Il corteo funebre fino al cimitero è stato fermato dalla polizia all'ingresso del quartiere Ömerli.

I veicoli sono stati perquisiti e quelli che accompagnavano il corteo sono stati sottoposti a controlli del casellario giudiziale.

All'ingresso di Heciya, la gendarmeria (polizia militare) ha di nuovo fermato la fila di auto che accompagnava il corpo della donna. Tutti i passeggeri sono stati costretti ad andarsene e le auto sono state perquisite con i cani. Le provocazioni non sono quindi mancate, un militare ha insultato una persona in lutto deridendola e domandandole se stesse andando al funerale di un cadavere.

Nel villaggio il convoglio è stato accolto dalla gente. La bara è stata portata a spalle dalle donne fino al cimitero.

Durante il corteo funebre un coro accompagnava la compagna , "Bijî berxwedan a jina" (viva la resistenza delle donne).

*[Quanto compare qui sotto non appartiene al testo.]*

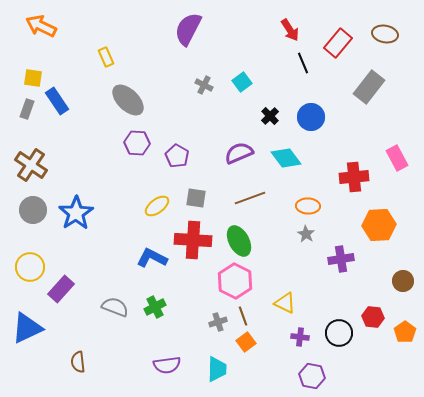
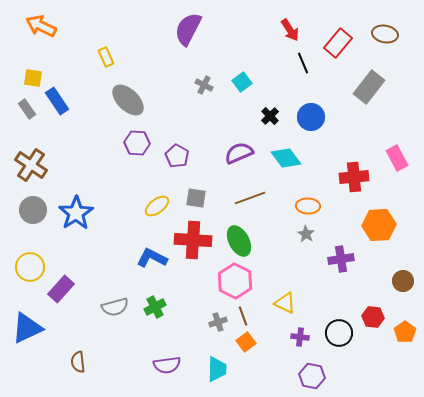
gray rectangle at (27, 109): rotated 54 degrees counterclockwise
gray semicircle at (115, 307): rotated 144 degrees clockwise
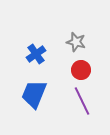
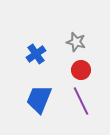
blue trapezoid: moved 5 px right, 5 px down
purple line: moved 1 px left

 Al cimitero, l'HDP Perihan Ağaoğlu ha detto in un discorso: "Nurcan è tornata oggi nel luogo dove è nata e dove aveva desiderato, sappiamo tutti e tutte dell'oppressione del popolo curdo in Turchia e in Medio Oriente, Ai curdi non è permesso avere spazio vitale, né la loro identità, né la loro lingua, né la loro umanità sono riconosciute. Come donne teniamo alta la testa, Nurcan si è unita alla lotta fin da piccola e il suo ricordo ci indica la strada. Accetteremo l'eredità che ha lasciato e che ha continuato sulla sua strada.”